§ **Problem description**:
The reply consists of one number only: how many lines in the listing below contain the word "HDMI".

§ **Data listing**:
□ □ □ □ □

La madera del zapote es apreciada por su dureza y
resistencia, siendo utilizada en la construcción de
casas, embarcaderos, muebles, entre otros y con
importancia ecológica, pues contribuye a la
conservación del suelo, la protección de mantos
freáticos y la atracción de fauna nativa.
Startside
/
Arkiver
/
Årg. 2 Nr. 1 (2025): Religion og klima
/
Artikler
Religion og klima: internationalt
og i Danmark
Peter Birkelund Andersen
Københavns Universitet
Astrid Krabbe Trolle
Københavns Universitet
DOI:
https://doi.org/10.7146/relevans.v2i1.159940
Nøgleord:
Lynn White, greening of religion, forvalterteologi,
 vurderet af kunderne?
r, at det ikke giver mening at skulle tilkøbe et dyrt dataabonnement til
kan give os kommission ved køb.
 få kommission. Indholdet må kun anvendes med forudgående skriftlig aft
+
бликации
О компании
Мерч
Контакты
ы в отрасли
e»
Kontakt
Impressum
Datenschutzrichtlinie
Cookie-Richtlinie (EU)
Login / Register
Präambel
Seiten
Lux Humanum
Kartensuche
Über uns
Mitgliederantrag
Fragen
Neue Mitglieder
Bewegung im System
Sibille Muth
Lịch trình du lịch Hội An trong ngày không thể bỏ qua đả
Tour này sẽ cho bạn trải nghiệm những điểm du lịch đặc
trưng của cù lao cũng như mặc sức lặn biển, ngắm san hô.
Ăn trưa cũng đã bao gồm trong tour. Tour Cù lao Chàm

□ □ □ □ □

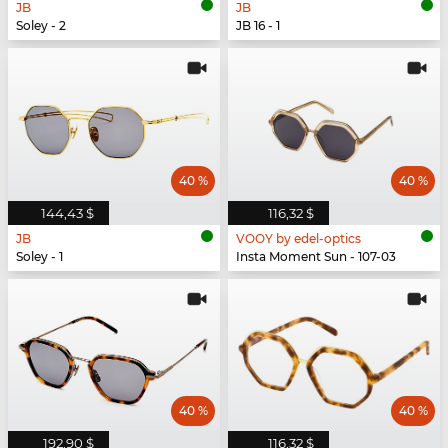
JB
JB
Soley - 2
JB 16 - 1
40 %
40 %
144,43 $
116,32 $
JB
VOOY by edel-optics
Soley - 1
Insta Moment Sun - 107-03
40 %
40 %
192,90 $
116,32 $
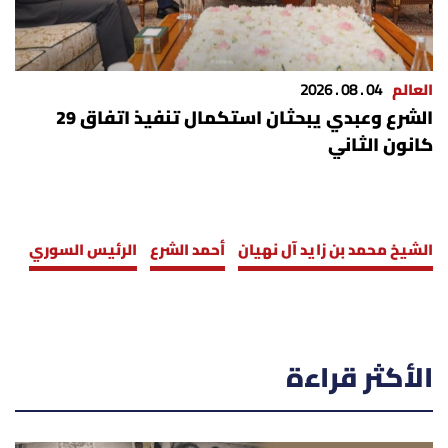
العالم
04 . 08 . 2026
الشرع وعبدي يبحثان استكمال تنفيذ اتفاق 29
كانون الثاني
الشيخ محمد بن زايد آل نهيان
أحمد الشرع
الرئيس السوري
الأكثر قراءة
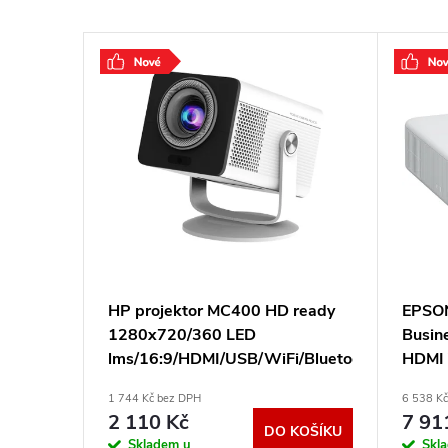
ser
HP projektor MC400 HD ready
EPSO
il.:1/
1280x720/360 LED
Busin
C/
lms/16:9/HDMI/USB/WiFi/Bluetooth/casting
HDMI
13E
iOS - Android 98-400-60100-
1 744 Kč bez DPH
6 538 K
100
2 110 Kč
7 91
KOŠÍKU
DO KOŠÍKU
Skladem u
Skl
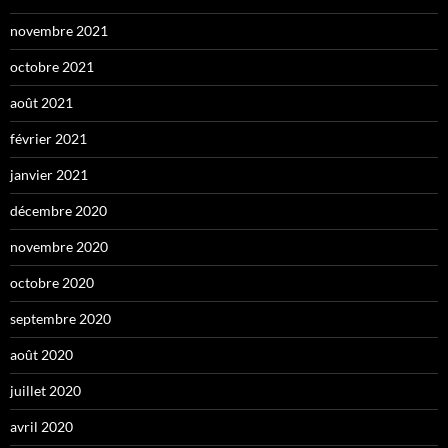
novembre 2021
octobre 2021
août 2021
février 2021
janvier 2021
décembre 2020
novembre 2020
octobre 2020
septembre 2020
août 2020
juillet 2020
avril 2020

□ □ □ □ □

§ **Output**:
2